• _TASK INSTRUCTIONS_:
Copy the records below exactly, leaving out any pictures.

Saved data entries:
__________
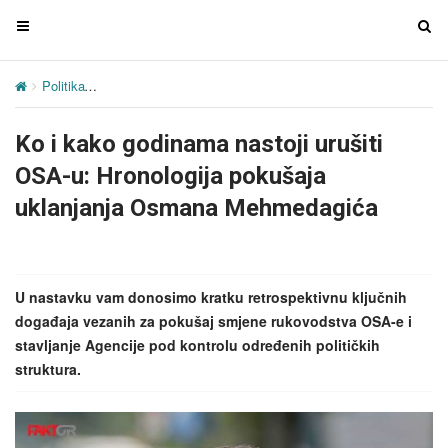
T
T
o
o
g
g
Politika
Ko i kako godinama nastoji urušiti OSA-u: Hronologija po
g
g
l
l
Ko i kako godinama nastoji urušiti
e
e
n
n
OSA-u: Hronologija pokušaja
a
a
uklanjanja Osmana Mehmedagića
v
v
i
i
g
g
a
a
U nastavku vam donosimo kratku retrospektivnu ključnih
t
t
događaja vezanih za pokušaj smjene rukovodstva OSA-e i
i
i
stavljanje Agencije pod kontrolu određenih političkih
o
o
struktura.
n
n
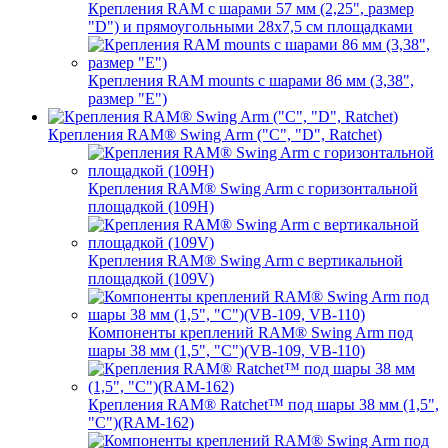
Крепления RAM с шарами 57 мм (2,25", размер
"D") и прямоугольными 28х7,5 см площадками
Крепления RAM mounts с шарами 86 мм (3,38",
размер "E")
Крепления RAM® Swing Arm ("C", "D", Ratchet)
Крепления RAM® Swing Arm с горизонтальной
площадкой (109H)
Крепления RAM® Swing Arm с вертикальной
площадкой (109V)
Компоненты креплений RAM® Swing Arm под
шары 38 мм (1,5", "C")(VB-109, VB-110)
Крепления RAM® Ratchet™ под шары 38 мм (1,5",
"C")(RAM-162)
__________
• _SOLVED EXERCISE_:
T
T
o
o
g
g
Politika
Ko i kako godinama nastoji urušiti OSA-u: Hronologija po
g
g
l
l
Ko i kako godinama nastoji urušiti
e
e
n
n
OSA-u: Hronologija pokušaja
a
a
uklanjanja Osmana Mehmedagića
v
v
i
i
g
g
a
a
U nastavku vam donosimo kratku retrospektivnu ključnih
t
t
događaja vezanih za pokušaj smjene rukovodstva OSA-e i
i
i
stavljanje Agencije pod kontrolu određenih političkih
o
o
struktura.
n
n
Крепления RAM с шарами 57 мм (2,25", размер
"D") и прямоугольными 28х7,5 см площадками
Крепления RAM mounts с шарами 86 мм (3,38",
размер "E")
Крепления RAM® Swing Arm ("C", "D", Ratchet)
Крепления RAM® Swing Arm с горизонтальной
площадкой (109H)
Крепления RAM® Swing Arm с вертикальной
площадкой (109V)
Компоненты креплений RAM® Swing Arm под
шары 38 мм (1,5", "C")(VB-109, VB-110)
Крепления RAM® Ratchet™ под шары 38 мм (1,5",
"C")(RAM-162)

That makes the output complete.